TASK PROMPT ▸
Please write out all of the entries without altering anything.

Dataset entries
+===+
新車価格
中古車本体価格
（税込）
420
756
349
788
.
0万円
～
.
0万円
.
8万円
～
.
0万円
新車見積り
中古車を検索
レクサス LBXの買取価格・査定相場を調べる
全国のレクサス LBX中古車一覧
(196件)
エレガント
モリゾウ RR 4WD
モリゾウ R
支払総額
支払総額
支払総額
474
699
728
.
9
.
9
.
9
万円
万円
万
+===+
WRITTEN SOLUTION ▸
新車価格
中古車本体価格
（税込）
420
756
349
788
.
0万円
～
.
0万円
.
8万円
～
.
0万円
新車見積り
中古車を検索
レクサス LBXの買取価格・査定相場を調べる
全国のレクサス LBX中古車一覧
(196件)
エレガント
モリゾウ RR 4WD
モリゾウ R
支払総額
支払総額
支払総額
474
699
728
.
9
.
9
.
9
万円
万円
万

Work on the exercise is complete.